If Sony wants to add it as a hardware feature they can.
As far as the patent, hopefully it'll get denied but I doubt it. Once they have it it'll cost someone time and money to challenge it, even though it should be a slam dunk that it is neither a new idea nor innovative and novel. This is how a lot of these egregious parents continue to stand - the cost of challenging them is high, especially if some blistering idiot of a judge ruled in a farcical manner.
It definitely will. Too many games are no longer 100% offline or small enough to load it all to RAM. Even for games that can be taken offline to play, it would mean the feature would only be able to work in "offline mode" or the developers would need to find some way to align it with the design of their other systems.
Or more likely, as with other features Sony uses as selling points like their recently discontinued "Resume Activity" cards, it remains optional and no developers opt to implement it because it's more trouble than it's worth.
Imagine just rewinding in Elden Ring? No more consequence for death, just un-lose your souls and dodge better without actually learning the tells.
What would be the point?
Let them ruin their own experience? Or it’ll make Elden Ring much more accessible to casual players.
Sony patents random stuff just in case all the time. It doesn't mean it's ever going into a an actual product.
Is a crappy situation but patents don't enable the patent holder to make a product, after all you can make the product without claiming a patent.
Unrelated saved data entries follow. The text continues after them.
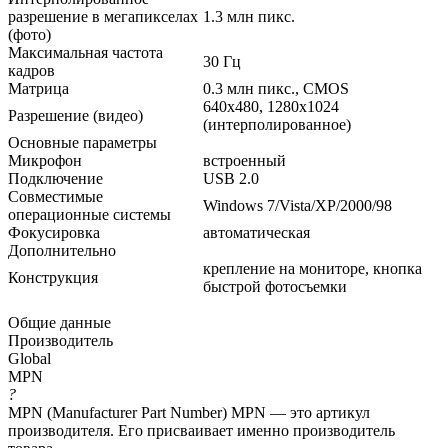
разрешение в мегапикселах
1.3 млн пикс.
(фото)
Максимальная частота
30 Гц
кадров
Матрица
0.3 млн пикс., CMOS
640x480, 1280x1024
Разрешение (видео)
(интерполированное)
Основные параметры
Микрофон
встроенный
Подключение
USB 2.0
Совместимые
Windows 7/Vista/XP/2000/98
операционные системы
Фокусировка
автоматическая
Дополнительно
крепление на мониторе, кнопка
Конструкция
быстрой фотосъемки
Общие данные
Производитель
Global
MPN
?
MPN (Manufacturer Part Number) MPN — это артикул
производителя. Его присваивает именно производитель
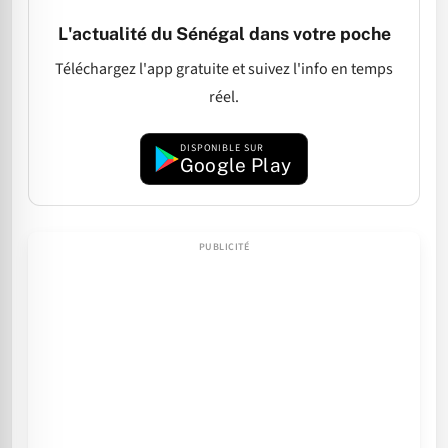
L'actualité du Sénégal dans votre poche
Téléchargez l'app gratuite et suivez l'info en temps
réel.
DISPONIBLE SUR
Google Play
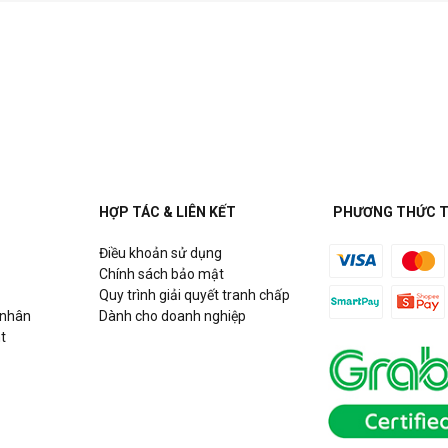
HỢP TÁC & LIÊN KẾT
PHƯƠNG THỨC 
Điều khoản sử dụng
Chính sách bảo mật
Quy trình giải quyết tranh chấp
 nhân
Dành cho doanh nghiệp
t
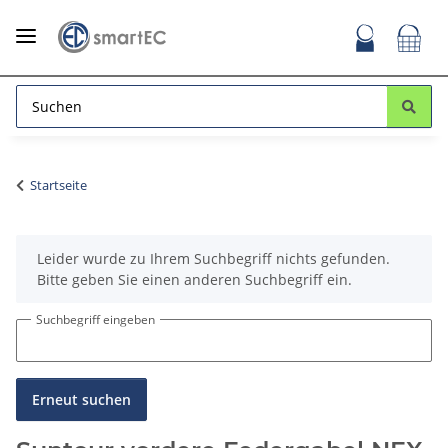
Startseite
x
Leider wurde zu Ihrem Suchbegriff nichts gefunden.
Bitte geben Sie einen anderen Suchbegriff ein.
Suchbegriff eingeben
Erneut suchen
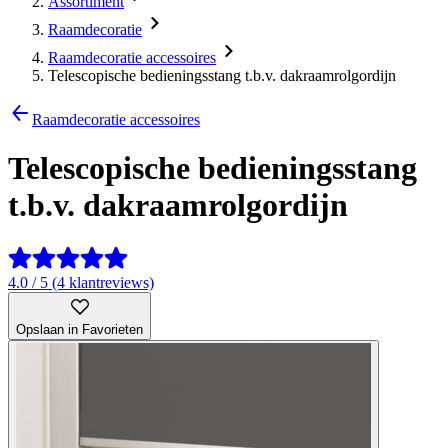
Assortiment
Raamdecoratie
Raamdecoratie accessoires
Telescopische bedieningsstang t.b.v. dakraamrolgordijn
Raamdecoratie accessoires
Telescopische bedieningsstang
t.b.v. dakraamrolgordijn
4.0 / 5 (4 klantreviews)
Opslaan in Favorieten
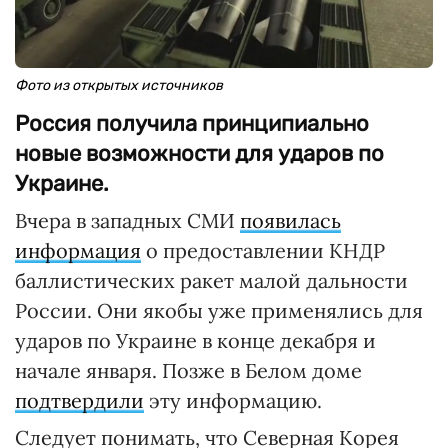
Фото из открытых источников
Россия получила принципиально
новые возможности для ударов по
Украине.
Вчера в западных СМИ
появилась
информация
о предоставлении КНДР
баллистических ракет малой дальности
России. Они якобы уже применялись для
ударов по Украине в конце декабря и
начале января. Позже в Белом доме
подтвердили
эту информацию.
Следует понимать, что Северная Корея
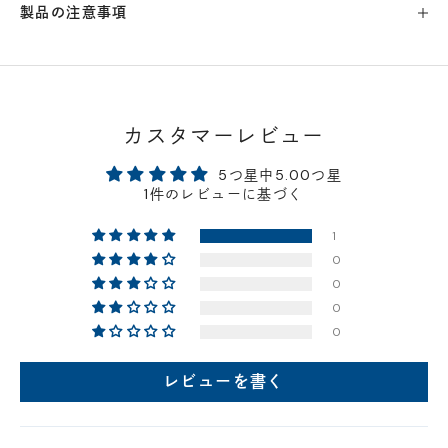
製品の注意事項
横浜店
- 在庫 -
△
軽井澤工房店
- 在庫 -
×
カスタマーレビュー
名古屋店
- 在庫 -
△
5つ星中5.00つ星
1件のレビューに基づく
神戸店
- 在庫 -
×
1
0
京都店
- 在庫 -
△
0
0
梅田店
- 在庫 -
△
0
レビューを書く
福岡店
- 在庫 -
×
店舗に在庫がある場合、お支払金額が合計300,000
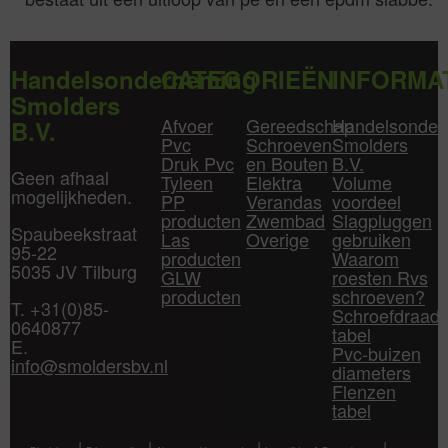
Handelsonderneming
CATEGORIEËN
INFORMA
Smolders
Afvoer
Gereedschap
Handelsonder
B.V.
Pvc
Schroeven
Smolders
Druk Pvc
en Bouten
B.V.
Geen afhaal
Tyleen
Elektra
Volume
mogelijkheden.
PP
Verandas
voordeel
producten
Zwembad
Slagpluggen
Spaubeekstraat
Las
Overige
gebruiken
95-22
producten
Waarom
5035 JV Tilburg
GLW
roesten Rvs
producten
schroeven?
T. +31(0)85-
Schroefdraad
0640877
tabel
E.
Pvc-buizen
info@smoldersbv.nl
diameters
Flenzen
tabel
|
|
|
|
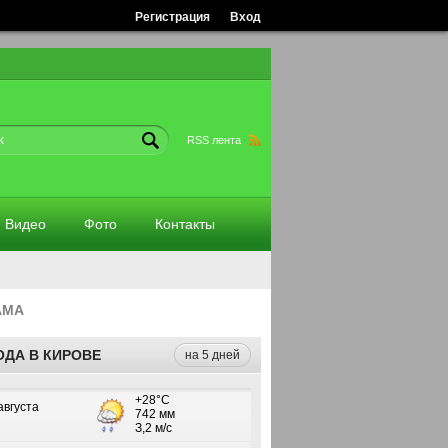
Регистрация
Вход
RSS лента
Видео
Фото
Контакты
АМА
ОДА В КИРОВЕ
на 5 дней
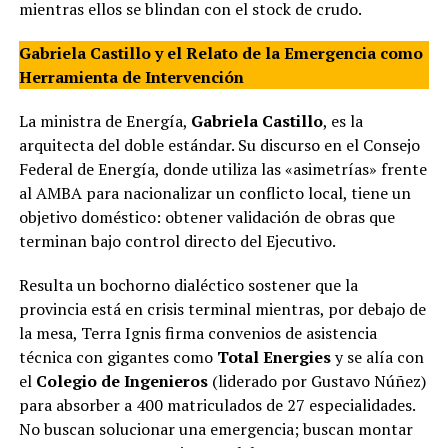
mientras ellos se blindan con el stock de crudo.
Gabriela Castillo y el Relato de la Emergencia como
Herramienta de Intervención
La ministra de Energía,
Gabriela Castillo
, es la
arquitecta del doble estándar. Su discurso en el Consejo
Federal de Energía, donde utiliza las «asimetrías» frente
al AMBA para nacionalizar un conflicto local, tiene un
objetivo doméstico: obtener validación de obras que
terminan bajo control directo del Ejecutivo.
Resulta un bochorno dialéctico sostener que la
provincia está en crisis terminal mientras, por debajo de
la mesa, Terra Ignis firma convenios de asistencia
técnica con gigantes como
Total Energies
y se alía con
el
Colegio de Ingenieros
(liderado por Gustavo Núñez)
para absorber a 400 matriculados de 27 especialidades.
No buscan solucionar una emergencia; buscan montar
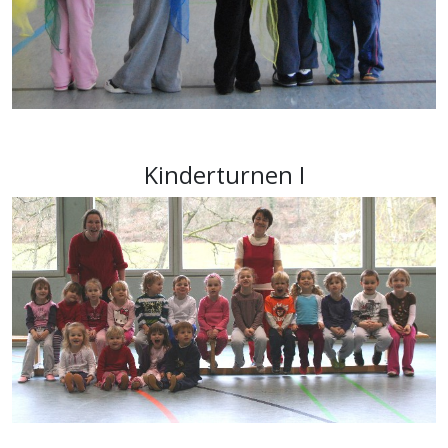
Kinderturnen I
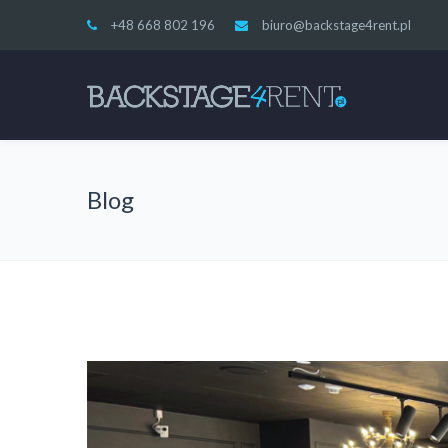
+48 668 802 196
biuro@backstage4rent.pl
Blog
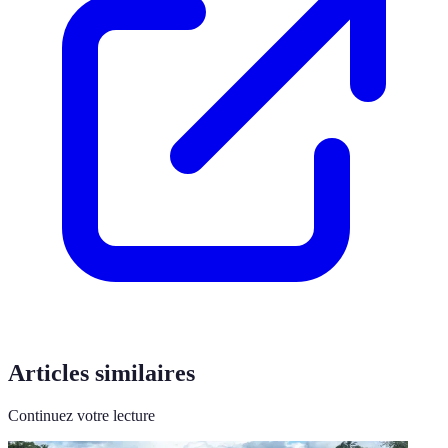
Articles similaires
Continuez votre lecture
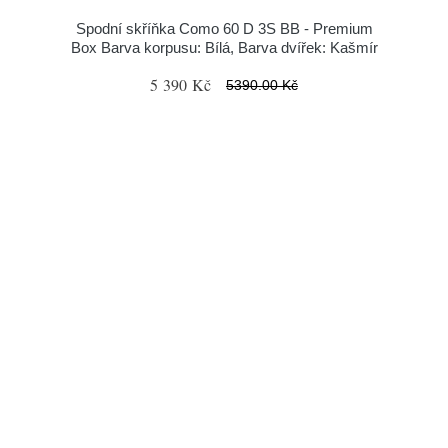
Spodní skříňka Como 60 D 3S BB - Premium
Box Barva korpusu: Bílá, Barva dvířek: Kašmír
5 390 Kč
5390.00 Kč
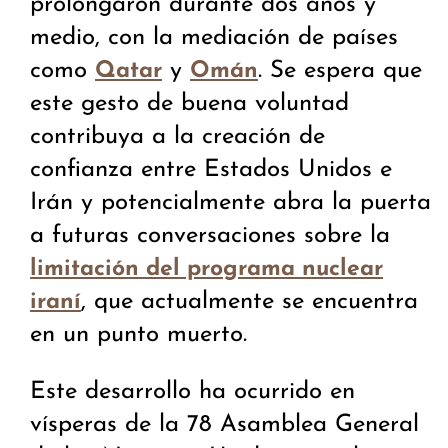
prolongaron durante dos años y
medio, con la mediación de países
como
y
. Se espera que
Qatar
Omán
este gesto de buena voluntad
contribuya a la creación de
confianza entre Estados Unidos e
Irán y potencialmente abra la puerta
a futuras conversaciones sobre la
limitación del programa nuclear
, que actualmente se encuentra
iraní
en un punto muerto.
Este desarrollo ha ocurrido en
vísperas de la 78 Asamblea General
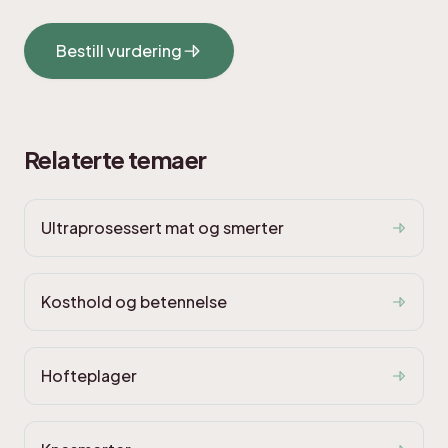
Bestill vurdering
Relaterte temaer
Ultraprosessert mat og smerter
Kosthold og betennelse
Hofteplager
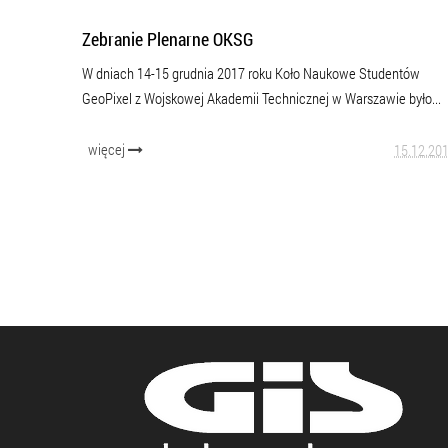
Zebranie Plenarne OKSG
W dniach 14-15 grudnia 2017 roku Koło Naukowe Studentów
GeoPixel z Wojskowej Akademii Technicznej w Warszawie było...
więcej
15.12.20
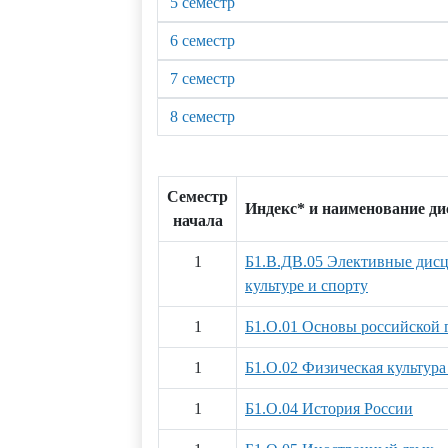
5 семестр
6 семестр
7 семестр
8 семестр
Семестр
Индекс* и наименование д
начала
1
Б1.В.ДВ.05 Элективные дис
культуре и спорту
1
Б1.О.01 Основы российской 
1
Б1.О.02 Физическая культура
1
Б1.О.04 История России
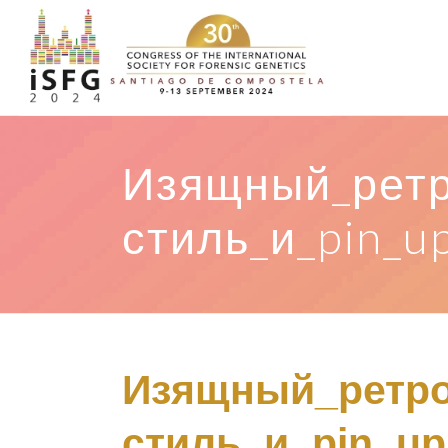
Изящный_ретр
стиль_и_pin_u
Изящный_ретро
стиль_и_pin_up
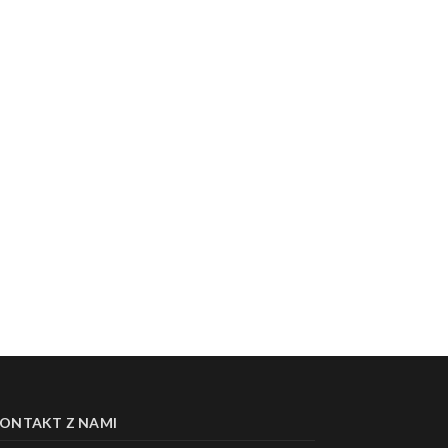
ONTAKT Z NAMI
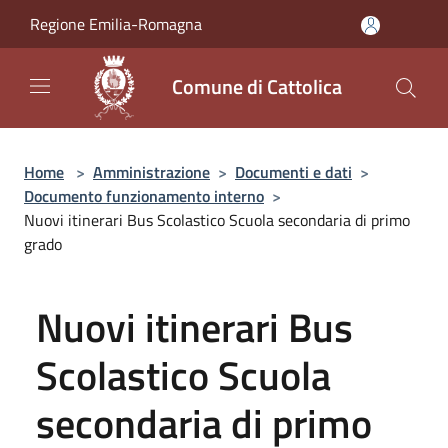
Salta al contenuto principale
Regione Emilia-Romagna
Comune di Cattolica
Home
>
Amministrazione
>
Documenti e dati
>
Documento funzionamento interno
>
Nuovi itinerari Bus Scolastico Scuola secondaria di primo
grado
Nuovi itinerari Bus
Scolastico Scuola
secondaria di primo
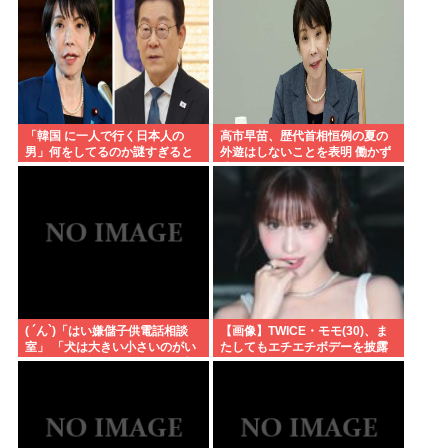
「韓国 に一人で行く日本人の
高市早苗、歴代首相恒例の夏の
男」何をしてるのか謎すぎると
外遊はしないことを表明 働かず
話題に 言われてみれば確かにそ
連日終日公邸のもよう
うだよな…
( ´ん`)「はい嫌儲子供電話相談
【画像】TWICE・モモ(30)、ま
室」 「犬は大きい小さいのがい
たしてもエチエチボデーを披露
るのになんで猫はみんな同じ大
www
きさなの？」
Instead they stop people who are not the patent holder from making that product.
So if we put on our tinfoil hats its likely that some "just in case" patents are really just stopping their competition from heading in that direction.
Their lack of a patent for controller vibration prevented Sony from having vibration on Sixaxis - notice that despite all the BS that it interfered with motion sensing, Dualshock 3 came out just a few months after Sony managed to settle the suite with Immersion.
Since there's no penalty for making a patent and not using it, it's probably cheaper for Sony to pre-emptively register everything that comes from brainstorming sessions.
A great example, immersion held a patent and blocked the competition.
However if Sony (or anyone else) had developed and released a product (or even published a design) using the same technical implementation before 1996 then that would have established prior art and no one would be able to patent it.